## TASK PROMPT:
Search the data for the word "target" and copy out every line that has it.

## SUPPLIED RECORDS:
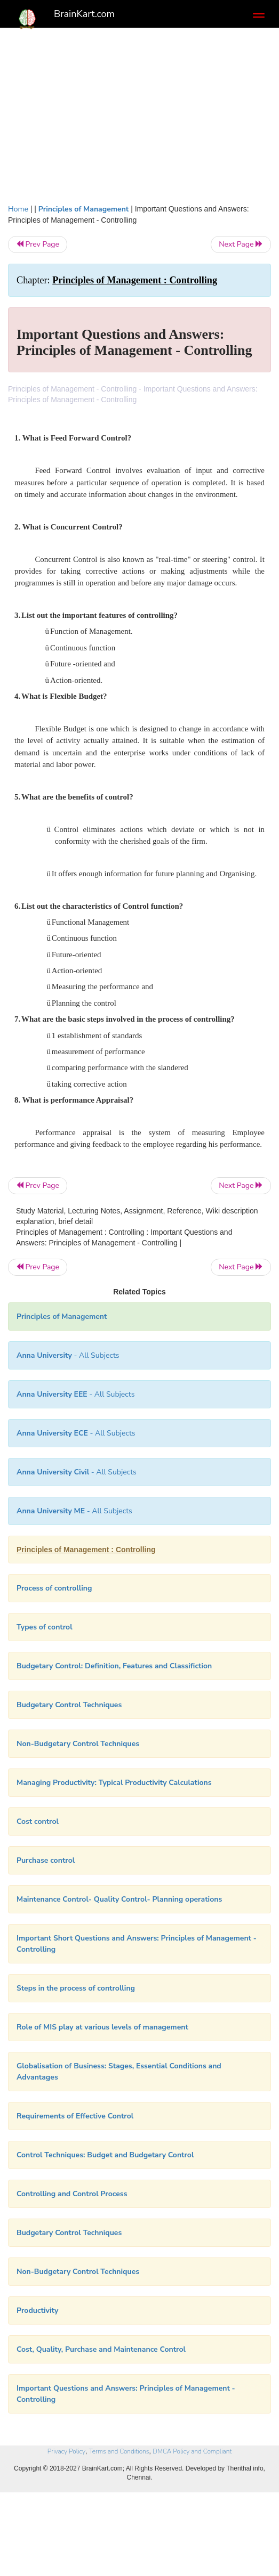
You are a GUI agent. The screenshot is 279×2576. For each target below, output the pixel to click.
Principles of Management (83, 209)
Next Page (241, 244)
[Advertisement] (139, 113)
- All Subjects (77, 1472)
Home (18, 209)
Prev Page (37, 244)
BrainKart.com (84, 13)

* * *

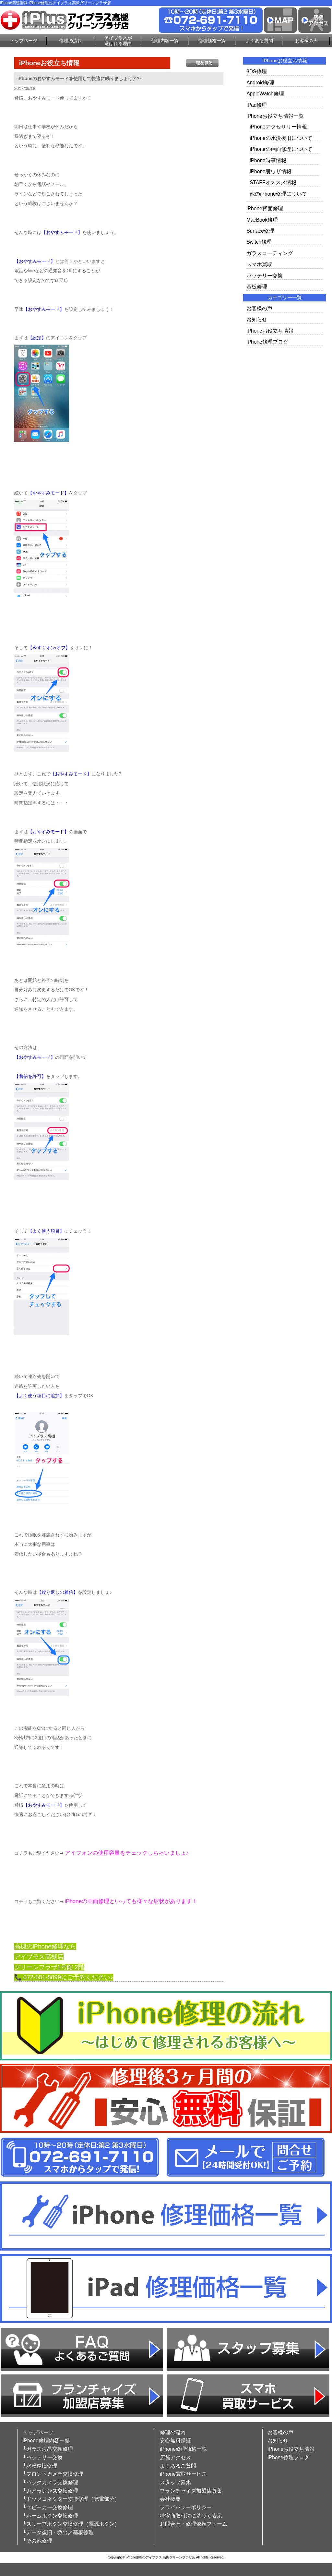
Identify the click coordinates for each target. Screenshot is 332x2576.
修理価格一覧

---

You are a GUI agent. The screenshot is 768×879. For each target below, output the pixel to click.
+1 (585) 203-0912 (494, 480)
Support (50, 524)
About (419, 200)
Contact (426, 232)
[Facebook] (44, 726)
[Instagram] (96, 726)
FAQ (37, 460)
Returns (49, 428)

## TASK SOLUTION:
You are a GUI agent. The screenshot is 279×2576. For each target below, output the pixel to click.
Identify the click coordinates for each target. Screenshot is 332x2576.
You are a GUI agent. The screenshot is 768×879. For each target below, output the pixel to click.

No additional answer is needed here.